Friday, April 2, 2010

Belgian Table Beer (Homebrew)

I brewed this one up about 2 weeks ago now, and somehow I'm just getting around to writing it up. I guess the great spring weather around here has made me too lazy, all I do is lay around soaking up the sun.

Since it was awhile ago that I brewed this I forgot some of the small nuances of why I brewed it like I did, but I have a fairly good idea what and why I did it. A recent pattern to my brewing is lower gravity refreshing beers that will quench your thirst on a hot summer day, and this beer is no exception. A problem I have with a lot of commercial Belgian beers is that they tend to be a bit higher alcohol, and I don't really wanna headache on a hot day. This is kind of an unfortunate trend with homebrewed Belgians as well. This was something I really wanted to avoid at all costs.

A lot of lower OG beers tend to be a bit lighter on the flavor as well as the alcohol, by using a Belgian yeast Im hoping to make something that not only is packed with flavor but will really accentuate all the BBQ food Ill be eating in the next couple months.

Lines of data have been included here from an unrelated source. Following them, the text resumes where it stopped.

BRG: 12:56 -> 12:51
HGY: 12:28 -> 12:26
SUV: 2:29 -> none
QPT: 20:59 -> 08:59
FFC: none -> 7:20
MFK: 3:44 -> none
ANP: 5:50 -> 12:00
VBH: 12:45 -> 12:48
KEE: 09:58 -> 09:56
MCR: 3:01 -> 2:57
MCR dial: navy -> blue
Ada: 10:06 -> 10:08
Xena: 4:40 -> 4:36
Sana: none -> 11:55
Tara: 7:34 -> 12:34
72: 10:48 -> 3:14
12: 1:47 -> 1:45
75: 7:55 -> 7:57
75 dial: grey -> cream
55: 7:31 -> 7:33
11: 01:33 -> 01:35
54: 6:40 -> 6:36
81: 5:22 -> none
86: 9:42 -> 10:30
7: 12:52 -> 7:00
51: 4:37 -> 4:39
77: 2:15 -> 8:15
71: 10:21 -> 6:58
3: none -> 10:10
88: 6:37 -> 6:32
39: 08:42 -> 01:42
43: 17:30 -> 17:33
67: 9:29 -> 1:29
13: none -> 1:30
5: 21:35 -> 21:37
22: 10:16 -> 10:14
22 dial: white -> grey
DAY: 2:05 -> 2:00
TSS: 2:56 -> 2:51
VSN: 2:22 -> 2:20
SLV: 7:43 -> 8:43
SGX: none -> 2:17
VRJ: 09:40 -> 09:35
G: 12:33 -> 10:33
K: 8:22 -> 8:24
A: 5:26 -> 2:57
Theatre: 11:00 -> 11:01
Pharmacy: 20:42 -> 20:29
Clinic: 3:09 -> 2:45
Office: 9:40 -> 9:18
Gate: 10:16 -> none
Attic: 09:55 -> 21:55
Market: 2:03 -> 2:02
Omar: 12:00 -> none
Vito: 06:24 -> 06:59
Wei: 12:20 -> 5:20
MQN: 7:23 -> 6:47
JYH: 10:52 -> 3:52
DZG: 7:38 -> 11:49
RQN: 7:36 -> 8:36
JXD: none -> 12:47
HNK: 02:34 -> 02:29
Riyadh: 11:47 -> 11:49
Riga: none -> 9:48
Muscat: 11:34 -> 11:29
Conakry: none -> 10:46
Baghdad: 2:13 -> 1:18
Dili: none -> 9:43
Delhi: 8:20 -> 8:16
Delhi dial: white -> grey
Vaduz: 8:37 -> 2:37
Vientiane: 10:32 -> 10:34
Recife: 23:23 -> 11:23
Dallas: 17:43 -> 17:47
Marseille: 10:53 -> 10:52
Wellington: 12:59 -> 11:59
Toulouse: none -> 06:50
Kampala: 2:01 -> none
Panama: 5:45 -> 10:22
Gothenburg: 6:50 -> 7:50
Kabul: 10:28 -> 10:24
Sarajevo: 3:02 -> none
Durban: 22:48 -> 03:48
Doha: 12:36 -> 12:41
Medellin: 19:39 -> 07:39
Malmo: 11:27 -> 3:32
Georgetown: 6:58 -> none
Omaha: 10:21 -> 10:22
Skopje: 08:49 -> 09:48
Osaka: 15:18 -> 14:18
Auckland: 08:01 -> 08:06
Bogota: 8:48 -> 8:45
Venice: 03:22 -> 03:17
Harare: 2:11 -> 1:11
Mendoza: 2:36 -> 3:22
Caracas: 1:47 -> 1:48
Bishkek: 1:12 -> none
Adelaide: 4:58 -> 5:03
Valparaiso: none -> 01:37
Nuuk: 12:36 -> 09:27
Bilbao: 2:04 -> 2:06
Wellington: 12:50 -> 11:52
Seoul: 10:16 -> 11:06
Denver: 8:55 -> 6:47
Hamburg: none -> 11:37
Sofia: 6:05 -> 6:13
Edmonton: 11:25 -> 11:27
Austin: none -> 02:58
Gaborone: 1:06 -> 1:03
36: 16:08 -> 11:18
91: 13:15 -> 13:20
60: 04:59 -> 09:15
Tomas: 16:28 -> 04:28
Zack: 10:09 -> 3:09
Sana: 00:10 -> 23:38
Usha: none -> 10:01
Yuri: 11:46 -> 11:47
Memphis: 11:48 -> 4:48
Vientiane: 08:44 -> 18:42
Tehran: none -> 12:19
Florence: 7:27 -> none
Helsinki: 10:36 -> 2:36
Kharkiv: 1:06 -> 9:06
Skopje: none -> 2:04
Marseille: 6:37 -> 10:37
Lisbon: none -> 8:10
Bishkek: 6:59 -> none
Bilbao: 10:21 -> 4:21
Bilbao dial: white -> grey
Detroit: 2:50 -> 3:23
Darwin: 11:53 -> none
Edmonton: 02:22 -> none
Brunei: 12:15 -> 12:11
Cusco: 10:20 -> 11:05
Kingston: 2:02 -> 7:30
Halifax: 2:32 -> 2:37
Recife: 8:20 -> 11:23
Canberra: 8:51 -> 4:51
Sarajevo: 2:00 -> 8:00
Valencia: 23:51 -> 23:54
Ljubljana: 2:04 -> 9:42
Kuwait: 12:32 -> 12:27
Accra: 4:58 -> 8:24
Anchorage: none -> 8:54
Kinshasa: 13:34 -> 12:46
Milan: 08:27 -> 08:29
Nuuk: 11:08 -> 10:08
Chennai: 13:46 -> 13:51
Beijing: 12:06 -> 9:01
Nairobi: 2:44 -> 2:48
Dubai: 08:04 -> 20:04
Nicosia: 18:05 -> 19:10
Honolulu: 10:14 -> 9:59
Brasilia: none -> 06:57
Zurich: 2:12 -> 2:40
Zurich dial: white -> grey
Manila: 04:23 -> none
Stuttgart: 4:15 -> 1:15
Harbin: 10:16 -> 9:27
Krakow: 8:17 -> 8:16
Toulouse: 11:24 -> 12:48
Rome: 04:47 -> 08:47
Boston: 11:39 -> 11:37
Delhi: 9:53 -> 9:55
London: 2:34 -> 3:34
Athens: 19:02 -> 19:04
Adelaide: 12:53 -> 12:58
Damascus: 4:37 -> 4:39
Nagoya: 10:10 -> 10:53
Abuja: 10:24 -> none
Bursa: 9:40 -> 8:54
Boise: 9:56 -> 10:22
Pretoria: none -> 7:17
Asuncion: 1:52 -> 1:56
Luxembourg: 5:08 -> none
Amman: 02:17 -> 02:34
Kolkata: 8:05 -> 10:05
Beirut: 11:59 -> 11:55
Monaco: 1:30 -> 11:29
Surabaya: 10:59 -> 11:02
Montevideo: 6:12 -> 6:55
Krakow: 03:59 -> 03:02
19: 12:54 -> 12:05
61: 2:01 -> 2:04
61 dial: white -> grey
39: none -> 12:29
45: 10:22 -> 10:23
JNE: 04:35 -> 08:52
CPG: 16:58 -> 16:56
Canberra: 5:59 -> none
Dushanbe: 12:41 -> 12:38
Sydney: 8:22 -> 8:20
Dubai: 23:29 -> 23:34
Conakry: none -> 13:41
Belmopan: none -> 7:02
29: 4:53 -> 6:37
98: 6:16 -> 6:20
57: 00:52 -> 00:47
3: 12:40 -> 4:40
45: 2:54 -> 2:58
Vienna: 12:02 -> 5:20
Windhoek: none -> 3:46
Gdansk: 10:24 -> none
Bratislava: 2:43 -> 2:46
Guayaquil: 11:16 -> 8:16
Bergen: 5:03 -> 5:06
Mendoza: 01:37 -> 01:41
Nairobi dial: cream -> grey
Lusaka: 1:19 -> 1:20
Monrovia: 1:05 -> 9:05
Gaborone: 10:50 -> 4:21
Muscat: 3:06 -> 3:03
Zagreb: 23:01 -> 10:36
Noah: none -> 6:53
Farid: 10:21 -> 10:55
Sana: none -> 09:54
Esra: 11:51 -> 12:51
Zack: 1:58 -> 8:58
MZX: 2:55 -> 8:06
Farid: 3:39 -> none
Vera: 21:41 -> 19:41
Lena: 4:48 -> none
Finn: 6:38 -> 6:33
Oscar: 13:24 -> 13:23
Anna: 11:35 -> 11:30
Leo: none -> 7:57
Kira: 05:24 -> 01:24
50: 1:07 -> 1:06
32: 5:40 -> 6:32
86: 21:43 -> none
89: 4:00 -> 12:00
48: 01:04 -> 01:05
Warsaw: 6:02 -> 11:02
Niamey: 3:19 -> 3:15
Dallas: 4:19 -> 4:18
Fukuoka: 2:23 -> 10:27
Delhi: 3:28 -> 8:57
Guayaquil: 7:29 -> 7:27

When dreaming up the recipe I really liked the idea of a light bodied, but very earthy bready beer with a nice amount of Belgian phenolics and esters mid-palate. I didn't however, want it to be anything like a witbier, I wanted something with its own identity. To be honest I had never had anything that I would consider a Belgian Table Beer before today (2wk after brewing) and what I'm drinking as I type is a decent beer but a bit different that I hope to make. (BTW I'm drinking Avril from Dupont) I don't think the beer is bready enough, and it reminds me far too much of a Saison Dupont on a diet, which isn't a bad thing, just not what I want in my beer.

I decided to keep the malt bill simple (as usual) but wanted to add a bit of unmalted wheat to lighten the graininess of a pils base. I wasn't sure what yeast to use, so I went with a strain that I hadn't yet used (Ardennes) it wasn't until a bit of convincing though from some BA'ers that this would be a strain that would work well in the beer. Lastly I threw a lot of late additions of Fuggles and plan to dry hop with them as well to really drive home the earthy flavors.

Belgian Table Beer 
Malt Bill
Amt (lbs)Type
1.5Flaked Wheat
Amt (oz)TypeTime
0.85Mt Rainier (6.8%)60
1.0Fuggles (4.7%)10
1.0Fuggles (4.7%)KO<170F
- --
Mash Schedule
170F1.9qt/lb15min - vorlauf
YeastArdennes WY3522
85% effIBU26
7gal BoilFG-

Review - 6/19/10


brett said...

Thiis sounds greatI've had excellent results with lower gravity Belgians. Recently did a sesion rye that came out wondefrul. Full of flavor, yet very refreshing. My friend and fellow brewer also made an awesome <a href="> Belgian mild </a> that was like a low-ABV abbey ale. Good stuff.

Fermento said...

I like this Ardennes yeast. I made a similar beer with 8 lb biscuit and 1 lb white wheat - I really like the spicy tones the yeast provides.

Ryan said...

Fermento - I agree I really like 3522, its a great yeast

8# of biscuit malt!! thats a ton, how did the final beer taste?

Toddgreen.d said...

I plan on brewing this. I'm a bit confused about your last hop addition. I assume these are added while chilling the wort and added when temp is below170, then left in the kettle. Is that right?

Also plan on using willamette in place of fuggle at same ibu.

Ryan said...

Todd - You got it, I chill the wort and then add the hops, I generally have what most homebrewers would consider a long cooling time, but its not out of line for what craft brewers are doing, this extended cooling time also helps extract more flavor/aroma from this late addition

Good luck with the beer, let me know how it turns out!

Anonymous said...

Finally got this bad boy on tap. This is going to be a great spring/summer beer. Used willamettes in place of fuggle. I wanna say they may add a bit of citrus/american hop flavor to the mix. either way its very good. Refreshing and crisp! Great beer!